Without including any picture, copy the entries that follow word for word.
★ ★ ★
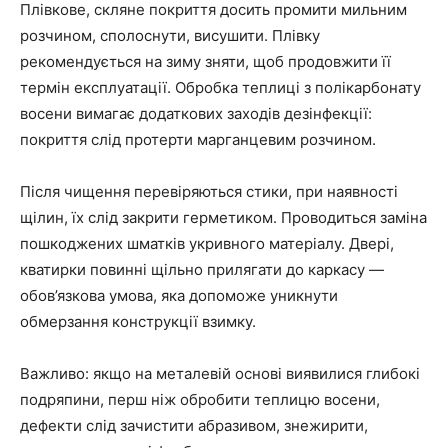
Плівкове, скляне покриття досить промити мильним
розчином, сполоснути, висушити. Плівку
рекомендується на зиму зняти, щоб продовжити її
термін експлуатації. Обробка теплиці з полікарбонату
восени вимагає додаткових заходів дезінфекції:
покриття слід протерти марганцевим розчином.
Після чищення перевіряються стики, при наявності
щілин, їх слід закрити герметиком. Проводиться заміна
пошкоджених шматків укривного матеріалу. Двері,
кватирки повинні щільно прилягати до каркасу —
обов’язкова умова, яка допоможе уникнути
обмерзання конструкції взимку.
Важливо: якщо на металевій основі виявилися глибокі
подряпини, перш ніж обробити теплицю восени,
дефекти слід зачистити абразивом, знежирити,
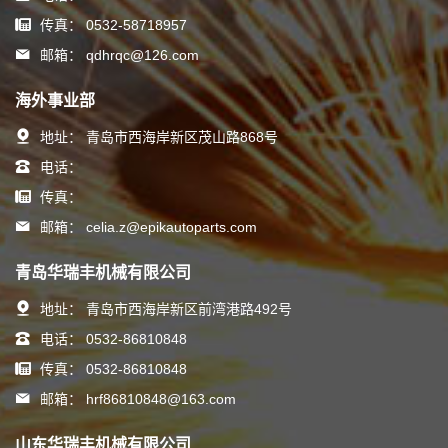
传真：
0532-58718957
邮箱：
qdhrqc@126.com
海外事业部
地址：
青岛市西海岸新区茂山路868号
电话：
传真：
邮箱：
celia.z@epikautoparts.com
青岛华瑞丰机械有限公司
地址：
青岛市西海岸新区前湾港路492号
电话：
0532-86810848
传真：
0532-86810848
邮箱：
hrf86810848@163.com
山东华瑞丰机械有限公司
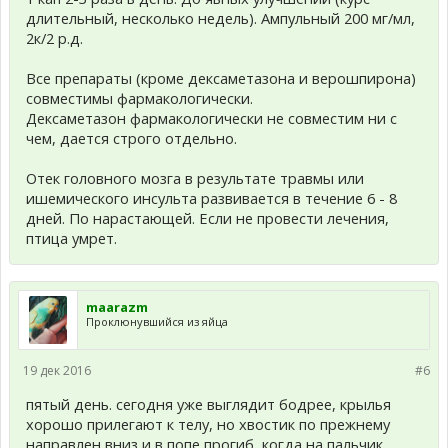
длительный, несколько недель). Ампульный 200 мг/мл,
2к/2 р.д.
Все препараты (кроме дексаметазона и верошпирона)
совместимы фармакологически.
Дексаметазон фармакологически не совместим ни с
чем, дается строго отдельно.
Отек головного мозга в результате травмы или
ишемического инсульта развивается в течение 6 - 8
дней. По нарастающей. Если не провести лечения,
птица умрет.
maarazm
Проклюнувшийся из яйца
19 дек 2016
#6
пятый день. сегодня уже выглядит бодрее, крылья
хорошо прилегают к телу, но хвостик по прежнему
направлен вниз и в попе прогиб, когда на пальчик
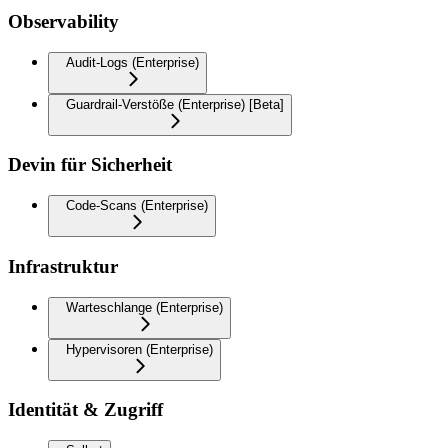
Observability
Audit-Logs (Enterprise)
Guardrail-Verstöße (Enterprise) [Beta]
Devin für Sicherheit
Code-Scans (Enterprise)
Infrastruktur
Warteschlange (Enterprise)
Hypervisoren (Enterprise)
Identität & Zugriff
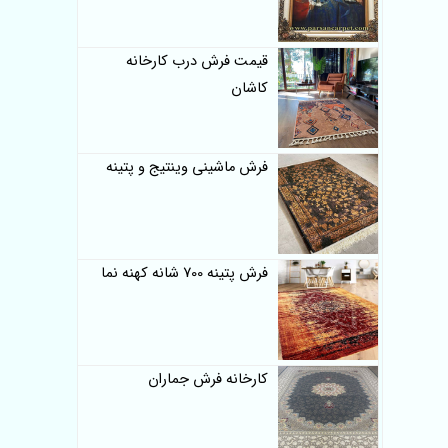
قیمت فرش درب کارخانه
کاشان
فرش ماشینی وینتیج و پتینه
فرش پتینه 700 شانه کهنه نما
کارخانه فرش جماران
★ ★ ★
§ Task response
Плівкове, скляне покриття досить промити мильним
розчином, сполоснути, висушити. Плівку
рекомендується на зиму зняти, щоб продовжити її
термін експлуатації. Обробка теплиці з полікарбонату
восени вимагає додаткових заходів дезінфекції:
покриття слід протерти марганцевим розчином.
Після чищення перевіряються стики, при наявності
щілин, їх слід закрити герметиком. Проводиться заміна
пошкоджених шматків укривного матеріалу. Двері,
кватирки повинні щільно прилягати до каркасу —
обов’язкова умова, яка допоможе уникнути
обмерзання конструкції взимку.
Важливо: якщо на металевій основі виявилися глибокі
подряпини, перш ніж обробити теплицю восени,
дефекти слід зачистити абразивом, знежирити,
传真：
0532-58718957
邮箱：
qdhrqc@126.com
海外事业部
地址：
青岛市西海岸新区茂山路868号
电话：
传真：
邮箱：
celia.z@epikautoparts.com
青岛华瑞丰机械有限公司
地址：
青岛市西海岸新区前湾港路492号
电话：
0532-86810848
传真：
0532-86810848
邮箱：
hrf86810848@163.com
山东华瑞丰机械有限公司
длительный, несколько недель). Ампульный 200 мг/мл,
2к/2 р.д.
Все препараты (кроме дексаметазона и верошпирона)
совместимы фармакологически.
Дексаметазон фармакологически не совместим ни с
чем, дается строго отдельно.
Отек головного мозга в результате травмы или
ишемического инсульта развивается в течение 6 - 8
дней. По нарастающей. Если не провести лечения,
птица умрет.
maarazm
Проклюнувшийся из яйца
19 дек 2016
#6
пятый день. сегодня уже выглядит бодрее, крылья
хорошо прилегают к телу, но хвостик по прежнему
направлен вниз и в попе прогиб, когда на пальчик
Observability
Audit-Logs (Enterprise)
Guardrail-Verstöße (Enterprise) [Beta]
Devin für Sicherheit
Code-Scans (Enterprise)
Infrastruktur
Warteschlange (Enterprise)
Hypervisoren (Enterprise)
Identität & Zugriff
قیمت فرش درب کارخانه
کاشان
فرش ماشینی وینتیج و پتینه
فرش پتینه 700 شانه کهنه نما
کارخانه فرش جماران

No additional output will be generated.